While he finds the notion of working with emerging technologies exciting, Ruth’s interest in computer science and electrical engineering comes down to improving the world around him.

“The demand for these fields comes directly from a need to overcome challenges to ultimately improve life for people,” he said. “As the problems we want to solve have become more and more complex and detailed, many times the accuracy and capabilities required to solve these problems can only be achieved through computers or automated systems. Computer scientists and electrical engineers will play a critical role in meeting those needs.”

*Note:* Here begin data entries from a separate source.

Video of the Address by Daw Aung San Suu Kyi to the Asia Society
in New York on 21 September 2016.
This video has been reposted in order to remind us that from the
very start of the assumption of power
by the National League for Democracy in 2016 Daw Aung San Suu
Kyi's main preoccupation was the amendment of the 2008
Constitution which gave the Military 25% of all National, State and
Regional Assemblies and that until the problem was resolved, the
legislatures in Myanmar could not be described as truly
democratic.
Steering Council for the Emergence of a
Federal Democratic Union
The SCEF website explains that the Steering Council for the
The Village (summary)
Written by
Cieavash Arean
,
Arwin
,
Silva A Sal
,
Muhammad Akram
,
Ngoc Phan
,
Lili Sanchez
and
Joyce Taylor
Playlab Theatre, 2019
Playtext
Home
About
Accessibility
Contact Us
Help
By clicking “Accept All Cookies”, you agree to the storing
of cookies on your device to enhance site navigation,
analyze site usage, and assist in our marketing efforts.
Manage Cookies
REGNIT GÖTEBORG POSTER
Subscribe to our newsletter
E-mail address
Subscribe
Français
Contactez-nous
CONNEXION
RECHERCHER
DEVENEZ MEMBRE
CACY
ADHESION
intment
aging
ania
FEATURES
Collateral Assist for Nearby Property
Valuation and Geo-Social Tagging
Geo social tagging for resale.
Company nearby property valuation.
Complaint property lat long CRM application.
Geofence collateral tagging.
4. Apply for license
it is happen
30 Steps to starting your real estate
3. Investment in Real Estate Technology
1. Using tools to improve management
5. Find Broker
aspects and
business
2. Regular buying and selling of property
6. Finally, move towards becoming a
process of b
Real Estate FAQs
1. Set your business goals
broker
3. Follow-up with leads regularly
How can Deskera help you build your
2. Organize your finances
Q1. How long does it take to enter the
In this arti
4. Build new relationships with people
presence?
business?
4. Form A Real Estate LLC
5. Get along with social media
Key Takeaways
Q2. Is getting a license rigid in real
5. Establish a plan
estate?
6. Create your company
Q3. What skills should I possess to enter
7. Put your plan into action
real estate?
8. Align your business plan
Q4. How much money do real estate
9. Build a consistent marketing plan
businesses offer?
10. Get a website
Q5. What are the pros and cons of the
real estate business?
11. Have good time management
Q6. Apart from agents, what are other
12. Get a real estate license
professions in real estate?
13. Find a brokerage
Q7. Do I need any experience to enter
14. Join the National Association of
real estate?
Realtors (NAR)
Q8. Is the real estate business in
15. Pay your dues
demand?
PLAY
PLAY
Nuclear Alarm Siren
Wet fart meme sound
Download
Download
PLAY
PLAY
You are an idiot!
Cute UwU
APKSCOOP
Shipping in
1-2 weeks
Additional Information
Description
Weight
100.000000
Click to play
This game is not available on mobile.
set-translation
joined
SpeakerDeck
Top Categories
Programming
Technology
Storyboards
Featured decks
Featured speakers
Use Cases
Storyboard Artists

He said the biggest challenge in his field will be creating these systems while keeping up with shrinking technology and finding cleaner, more efficient ways to power all this tech.

Now in his junior year, Ruth said he’s working hard to stay on schedule.

He commutes to campus from his home in Beckley, where he lives with his wife, Gina. When he’s not mastering the principles of circuitry or testing the waters in a new programming language, he spends his time reading and gaming.

Ruth is a multi-talented musician who sings and plays guitar, bass and piano. He likes to spend time building and repairing things, and more often than not, those interests collide. Right now, for instance, he’s building a guitar from scratch.

It’s a lot of work, balancing life and two rigorous majors, but Ruth said he’s excited about everything he’s learning. His advice for students studying computer science or electrical engineering is to do the same – dig into it wherever they can.

“So far, my experience has been that the best way to learn is to spend time working with the tools of the field. Write programs in several languages, and try to solve problems that you have in your life, even if a program already exists for it. Get your hands dirty with electrical components and devices. Learn about them, build them and take them apart,” he said.

“These things provide a great context for what is learned in the classroom and really help the concepts stick and relate to each other. It also helps you realize the challenges that you might face in your career and where your personal weaknesses may be so that you can strengthen them,” he said.